Many possible attacks against a system like this. Discussed in the paper, but two are discussed here.
To deal with floods of request packets, the request packet channel is separate, and there is a per-sender request packet limit, which is policed. There is a priority-based backoff which emulates computational puzzles.
To deal with routers hiding backoff feedback, the system treats the absence of an up-feedback as down-feedback.
Implemented on Linux using XORP and Click. AES-128 is the MAC function (see Encrypting the Internet). Benchmarked using DeterLab, dual-core 3GHz Xeons with 2GB of RAM.
The bottleneck router has 0 processing overhead when there is no attack. Overhead is 492–554 ns/packet (one AES computation) when there is an attack.
Shim layer between IP and TCP (or something else), which adds a header overhead between 20–28 bytes.
Simulated using NS-2 to evaluate various attacks.

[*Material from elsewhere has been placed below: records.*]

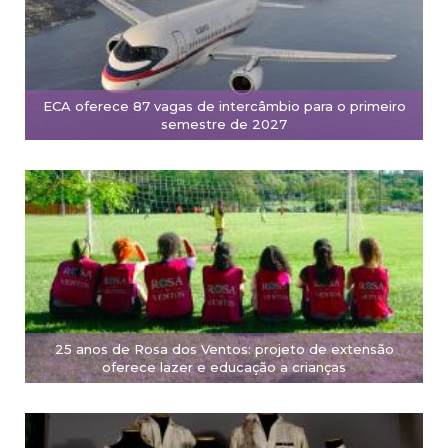
ECA oferece 87 vagas de intercâmbio para o primeiro
semestre de 2027
25 anos de Rosa dos Ventos: projeto de extensão
oferece lazer e educação a crianças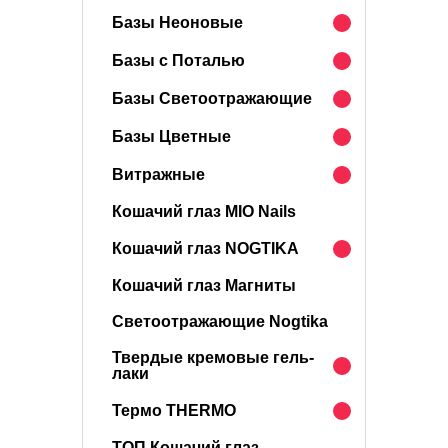
Базы Неоновые
Базы с Поталью
Базы Светоотражающие
Базы Цветные
Витражные
Кошачий глаз MIO Nails
Кошачий глаз NOGTIKA
Кошачий глаз Магниты
Светоотражающие Nogtika
Твердые кремовые гель-
лаки
Термо THERMO
ТОП Кошачий глаз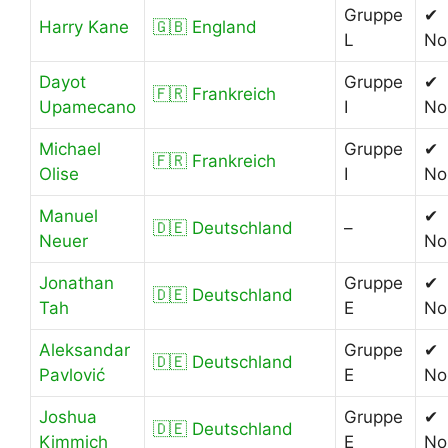
Gruppe
✔
Harry Kane
🇬🇧 England
L
No
Dayot
Gruppe
✔
🇫🇷 Frankreich
Upamecano
I
No
Michael
Gruppe
✔
🇫🇷 Frankreich
Olise
I
No
Manuel
✔
🇩🇪 Deutschland
–
Neuer
No
Jonathan
Gruppe
✔
🇩🇪 Deutschland
Tah
E
No
Aleksandar
Gruppe
✔
🇩🇪 Deutschland
Pavlović
E
No
Joshua
Gruppe
✔
🇩🇪 Deutschland
Kimmich
E
No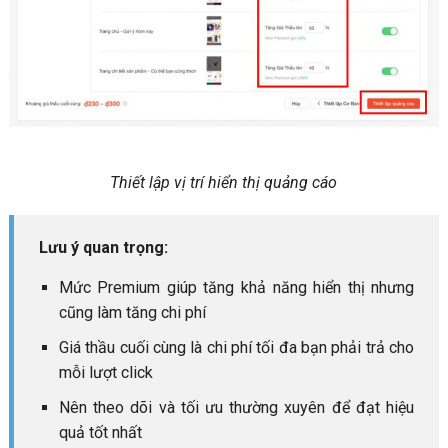
Thiết lập vị trí hiển thị quảng cáo
Lưu ý quan trọng:
Mức Premium giúp tăng khả năng hiển thị nhưng
cũng làm tăng chi phí
Giá thầu cuối cùng là chi phí tối đa bạn phải trả cho
mỗi lượt click
Nên theo dõi và tối ưu thường xuyên để đạt hiệu
quả tốt nhất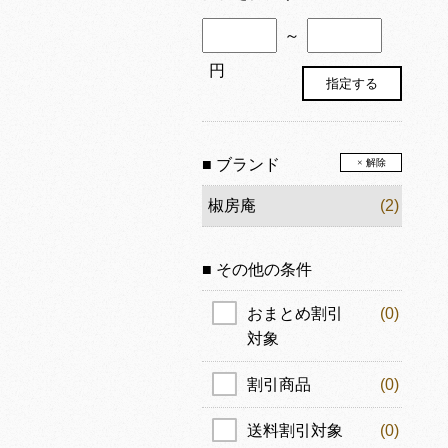
～
円
■ ブランド
× 解除
椒房庵
(2)
■ その他の条件
おまとめ割引
(0)
対象
割引商品
(0)
送料割引対象
(0)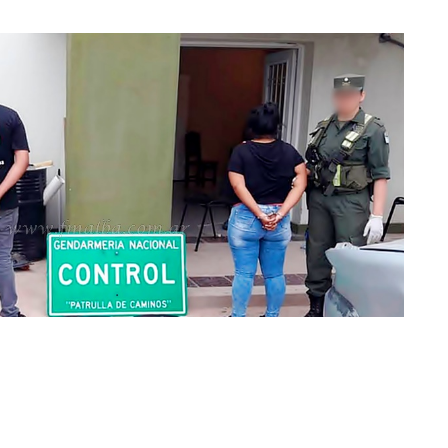
oto: prensa Gendarmeria Nacional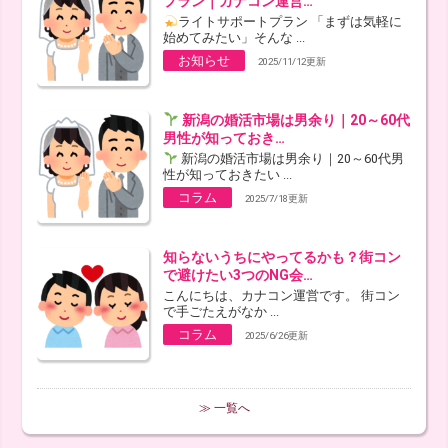
プラン｜カナコン運営…
ライトサポートプラン 「まずは気軽に
始めてみたい」そんな ...
お知らせ
2025/11/12更新
新潟の婚活市場は男余り｜20～60代
男性が知っておき…
新潟の婚活市場は男余り｜20～60代男
性が知っておきたい ...
コラム
2025/7/18更新
知らないうちにやってるかも？街コン
で避けたい3つのNG会…
こんにちは、カナコン運営です。 街コン
で手ごたえがなか ...
コラム
2025/6/26更新
≫ 一覧へ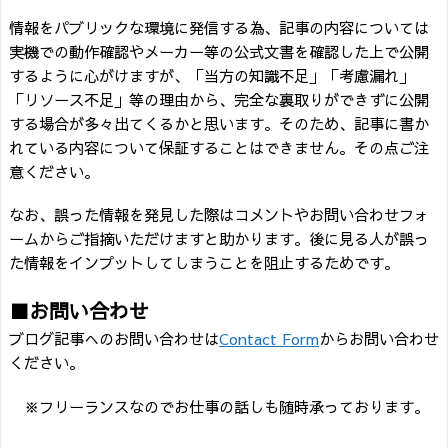
情報をパブリックな環境に発信する為、記事の内容については
実機での動作確認やメーカー等の公式文書を確認した上で公開
するように心がけますが、「当方の知識不足」「考慮漏れ」
「リソース不足」等の理由から、完全な裏取りができずに公開
する場合が多々出てくるかと思います。そのため、記事に書か
れている内容について保証することはできません。その点ご注
意ください。
なお、誤った情報を発見した際はコメントやお問い合わせフォ
ームからご指摘いただけますと助かります。後に見る人が誤っ
た情報をインプットしてしまうことを阻止するためです。
■お問い合わせ
ブログ記事へのお問い合わせは
Contact Form
からお問い合わせ
ください。
※フリーランスなのでお仕事の話しも随時承っております。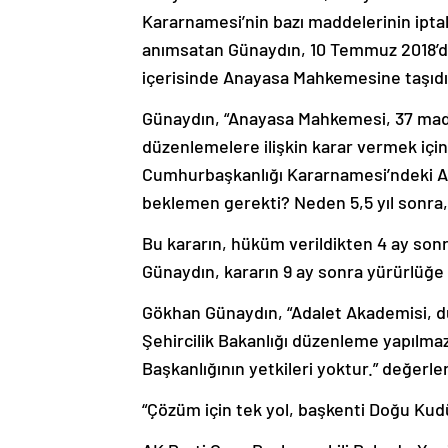
Kararnamesi’nin bazı maddelerinin iptali
anımsatan Günaydın, 10 Temmuz 2018’d
içerisinde Anayasa Mahkemesine taşıdıkl
Günaydın, “Anayasa Mahkemesi, 37 madde
düzenlemelere ilişkin karar vermek için
Cumhurbaşkanlığı Kararnamesi’ndeki An
beklemen gerekti? Neden 5,5 yıl sonra, 5
Bu kararın, hüküm verildikten 4 ay sonr
Günaydın, kararın 9 ay sonra yürürlüğe g
Gökhan Günaydın, “Adalet Akademisi, d
Şehircilik Bakanlığı düzenleme yapılmazs
Başkanlığının yetkileri yoktur.” değer
“Çözüm için tek yol, başkenti Doğu Kudüs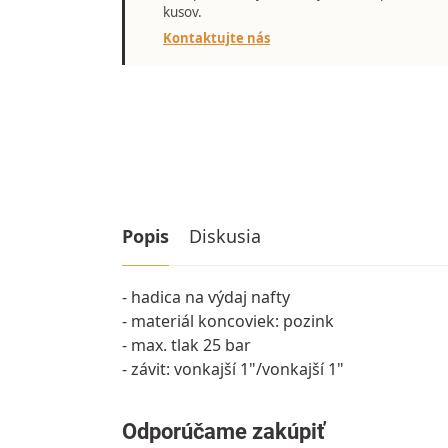
kusov.
Kontaktujte nás
Popis
Diskusia
- hadica na výdaj nafty
- materiál koncoviek: pozink
- max. tlak 25 bar
- závit: vonkajší 1"/vonkajší 1"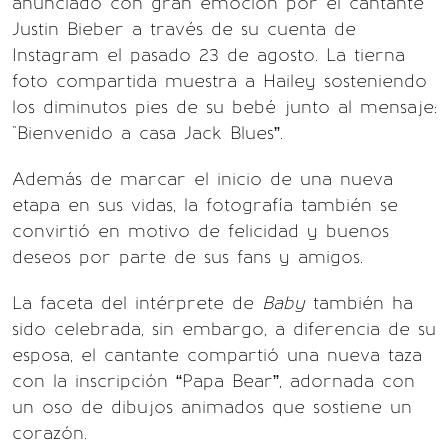
anunciado con gran emoción por el cantante
Justin Bieber a través de su cuenta de
Instagram el pasado 23 de agosto. La tierna
foto compartida muestra a Hailey sosteniendo
los diminutos pies de su bebé junto al mensaje:
"Bienvenido a casa Jack Blues”.
Además de marcar el inicio de una nueva
etapa en sus vidas, la fotografía también se
convirtió en motivo de felicidad y buenos
deseos por parte de sus fans y amigos.
La faceta del intérprete de
Baby
también ha
sido celebrada, sin embargo, a diferencia de su
esposa, el cantante compartió una nueva taza
con la inscripción “Papa Bear”, adornada con
un oso de dibujos animados que sostiene un
corazón.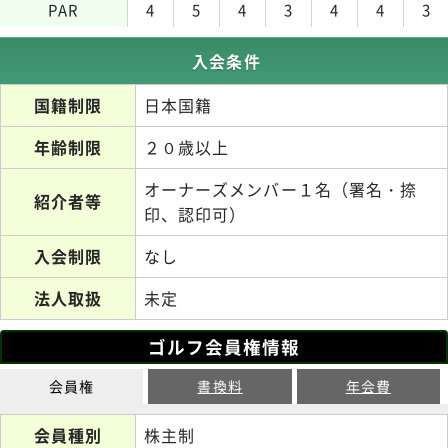
PAR
4
5
4
3
4
4
3
入会条件
国籍制限
日本国籍
年齢制限
２０歳以上
オーナーズメンバー１名（署名・捺
紹介者等
印、認印可）
入会制限
なし
法人取扱
未定
ゴルフ会員権情報
会員権
書換料
年会費
会員種別
株主制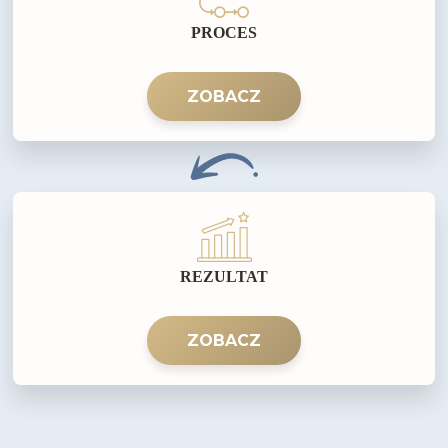
PROCES
ZOBACZ
REZULTAT
ZOBACZ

Compared to other systems, which put more state in the core.
Experiment on a denial of edge services attack. As the number of simulated senders increases, the file transfer time remains constant, unlike Fair Queuing which increase, but TVA+ and StopIt are faster (but less scalable).
Experiment on a denial of network services attack. Looked at ratio of average user throughput to average attacker throughput. NetFence achieves fairness.
Q. Do you distinguish good and bad users? No, we used AIMD to achieve fairness instead.
Q. How can you separate a flash crowd from malicious traffic? We don’t, treating extreme congestion the same way as an attack because it is a failure of end-to-end congestion control.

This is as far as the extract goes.